Data entries
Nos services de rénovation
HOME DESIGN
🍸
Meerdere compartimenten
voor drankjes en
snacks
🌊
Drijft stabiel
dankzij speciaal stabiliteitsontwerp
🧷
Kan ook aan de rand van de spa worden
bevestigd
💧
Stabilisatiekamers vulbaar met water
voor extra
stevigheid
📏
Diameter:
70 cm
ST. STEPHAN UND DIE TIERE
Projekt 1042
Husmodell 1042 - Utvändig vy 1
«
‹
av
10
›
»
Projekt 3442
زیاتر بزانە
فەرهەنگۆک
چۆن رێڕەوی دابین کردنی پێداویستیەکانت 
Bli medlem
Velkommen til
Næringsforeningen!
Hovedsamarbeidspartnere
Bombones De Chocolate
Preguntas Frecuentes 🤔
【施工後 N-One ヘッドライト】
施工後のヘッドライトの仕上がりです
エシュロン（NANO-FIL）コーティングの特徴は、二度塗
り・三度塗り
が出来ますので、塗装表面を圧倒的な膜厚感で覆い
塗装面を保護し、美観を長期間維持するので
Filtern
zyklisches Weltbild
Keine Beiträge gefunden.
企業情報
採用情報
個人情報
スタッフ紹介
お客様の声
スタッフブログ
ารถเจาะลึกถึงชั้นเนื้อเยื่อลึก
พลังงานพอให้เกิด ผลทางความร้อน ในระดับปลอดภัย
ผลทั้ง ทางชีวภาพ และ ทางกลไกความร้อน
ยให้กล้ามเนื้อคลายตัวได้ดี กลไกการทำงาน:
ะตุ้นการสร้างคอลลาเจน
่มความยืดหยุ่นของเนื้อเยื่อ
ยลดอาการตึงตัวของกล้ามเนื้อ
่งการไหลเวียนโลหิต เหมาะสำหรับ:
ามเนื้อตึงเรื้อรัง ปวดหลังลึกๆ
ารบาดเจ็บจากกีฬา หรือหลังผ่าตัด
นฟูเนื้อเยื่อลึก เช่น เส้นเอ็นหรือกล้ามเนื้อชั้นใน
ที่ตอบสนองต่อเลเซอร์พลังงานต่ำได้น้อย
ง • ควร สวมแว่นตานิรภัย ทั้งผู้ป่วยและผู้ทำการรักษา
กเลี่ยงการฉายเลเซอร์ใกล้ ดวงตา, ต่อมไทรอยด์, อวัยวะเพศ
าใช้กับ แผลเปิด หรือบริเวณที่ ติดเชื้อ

▸ **What needs to be done**: Which lines hold the string "ามเน"? Copy all of them from the data above.

▸ **Answer section**:
ยให้กล้ามเนื้อคลายตัวได้ดี กลไกการทำงาน:
ยลดอาการตึงตัวของกล้ามเนื้อ
ามเนื้อตึงเรื้อรัง ปวดหลังลึกๆ
นฟูเนื้อเยื่อลึก เช่น เส้นเอ็นหรือกล้ามเนื้อชั้นใน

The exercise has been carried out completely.